Forecast First, Ask Questions Later?

Kenton Burki - Jockey

Kenton Burki - Jockey

Sometime during the 20th century sales forecasting went from being a necessary part of someone’s job to being someone’s entire job.  Sales forecasting, has made the move from being only 1 step in the inventory/production analyst’s planning to a forecaster’s full time position. This is definitely good news for those of us who wanted to do sales forecasting full time!  (Did we really?)  I wonder who blamed whom for a bad forecast back in those days?

Today, forecasting is a function handled in many companies by specially trained experts. Providing the forecast or maintaining a forecast is now largely determined by management. An unbiased forecast is often used to provide an indication if we’re keeping pace with the business plan.  And if we’re not, what demand shaping activities can we do to improve or damper the forecast where needed.  However, a large part in preparing a final forecast to drive supply chain operations is first developing an understanding of the dynamics taking place in the marketplace from consumer to buyer.  By examining the real causes of buying chain behavior and factors, and incorporating this information in the consensus forecasting process, one has a better chance of developing a better forecast in the future, as well as increasing credibility.

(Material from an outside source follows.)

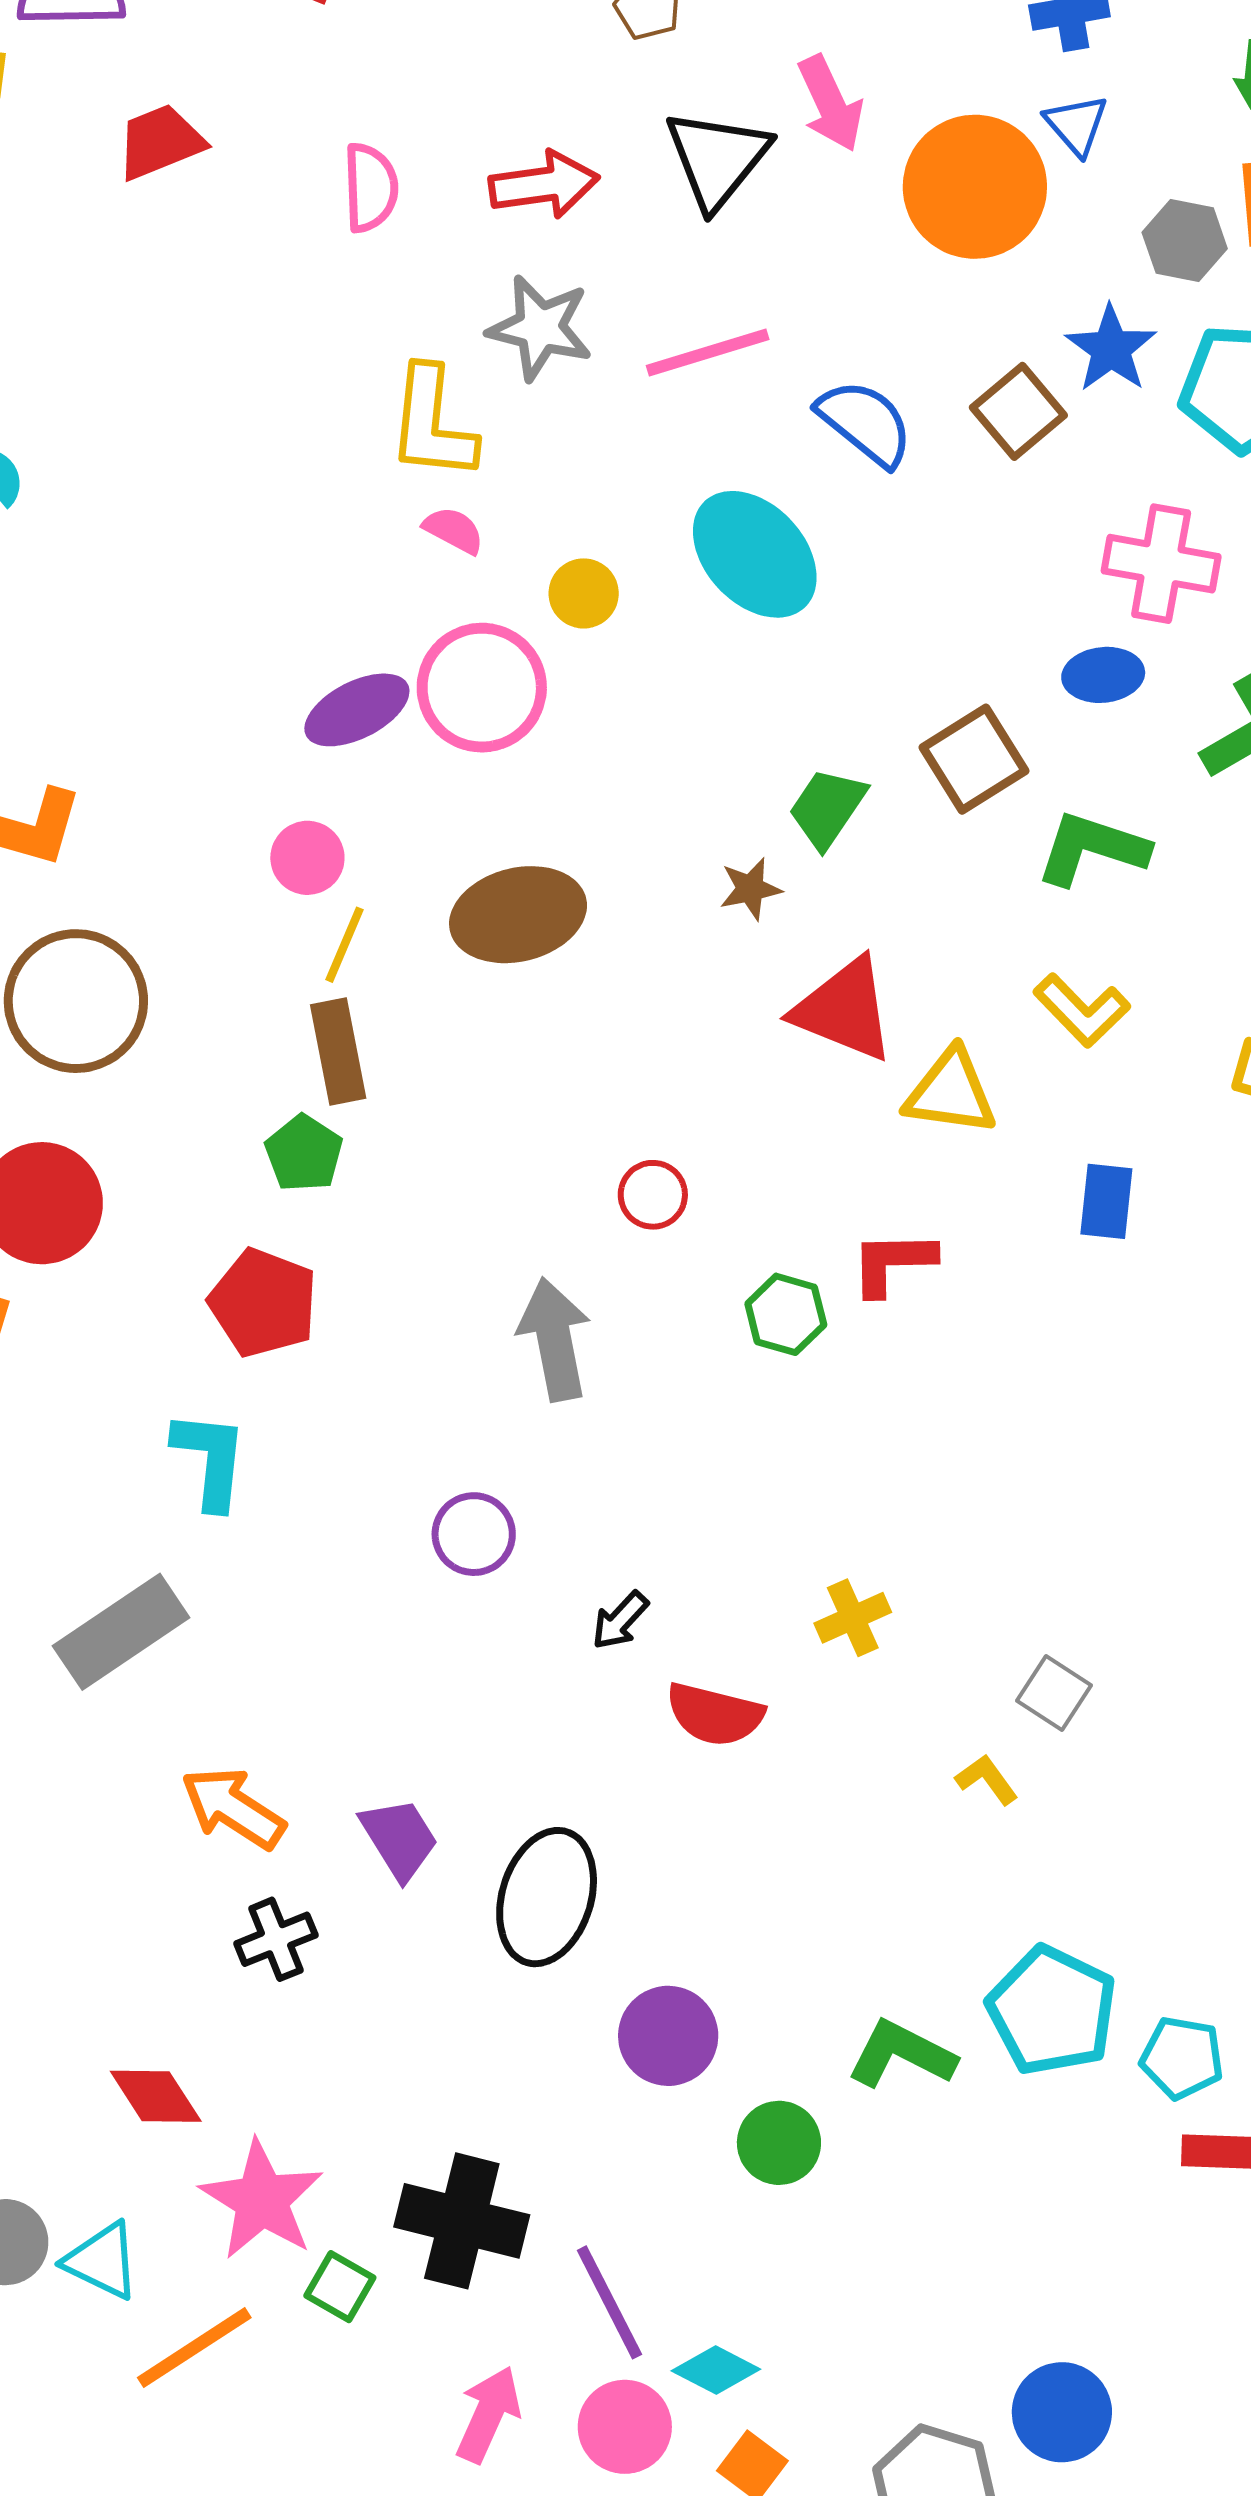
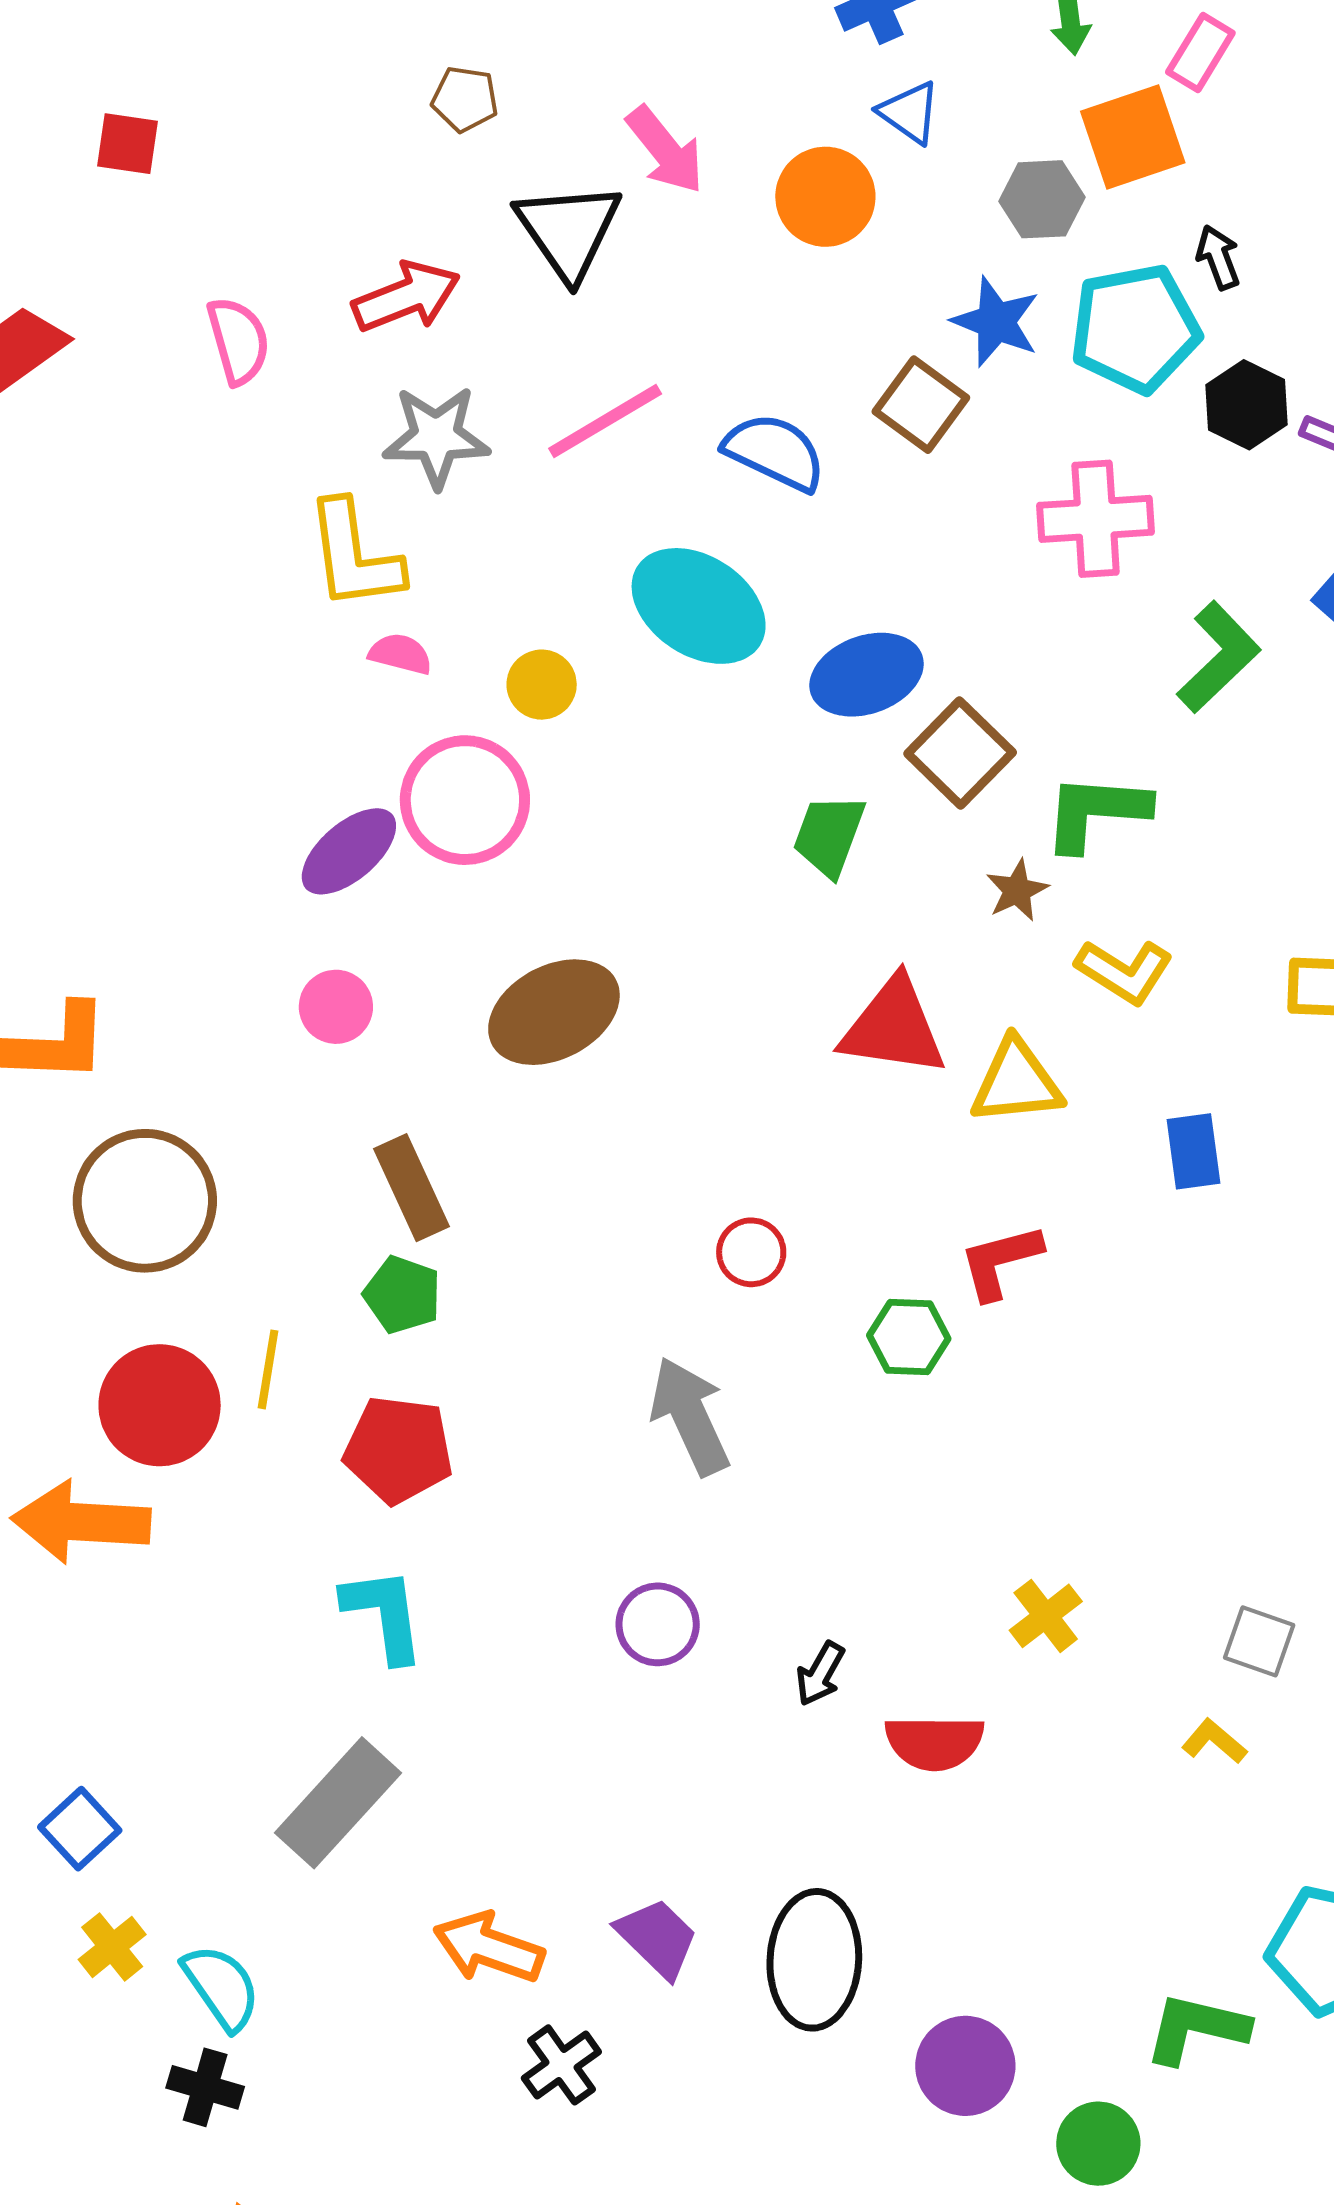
orange circle: (975, 187) -> (825, 197), size x0.7
blue ellipse: (1103, 675) -> (867, 675), moved, size x1.4
brown star: (750, 889) -> (1017, 890), moved
yellow line: (345, 945) -> (268, 1369), moved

Where available, POS data is at least a partial leading indicator of the future. It can be considered a mixed blessing to have the benefit of this data in forecasting since the data can be valuable.  However, we are forecasting what the customer intends to buy, and that does not have the inherent smoothing effect of a large number of consumers.  A customer order can be based on one person’s or group’s reaction to a number of internal factors that may not be apparent to the forecaster.  So, an important area of study for any forecaster must be the underlying factors in the POS data and reconciling POS forecasts with customer order forecasts.  Also, there are a number of ways to use POS data as an input to shipping forecasts, but none of them work perfectly.

Furthermore, the impact of economic forces from global to individual behavior is a topic that holds a lot of information to study, and we never get our arms around the whole thing.  However the more we can build an argument for a forecast that is based on valid assumptions, and identify the risks, the better chance we have for an optimal planning outcome.

Join me in Orlando at IBF’s Conference to hear my talk on, “Practical Forecasting and Planning in a Volatile Marketplace”

Kenton Burki
Manager – Inventory and Forecasting
Jockey International, Inc.

Hear Kenton Speak at

IBF's Supply Chain Forecasting & Planning Conference

One Response to Forecast First, Ask Questions Later?

  1. Some good questions and pointers to the need for more data to make accurate forecasts. One of the challenges for an internal forecaster is the curse of expertise, the tendency to ignore or downright belittle information that indicates changes in the marketplace. One way to counter that is to demand that forecasts take into account a broad range of trends–social, technical, economic, environmental and political. This helps complement forecasting with lagging indicators to leading indicators.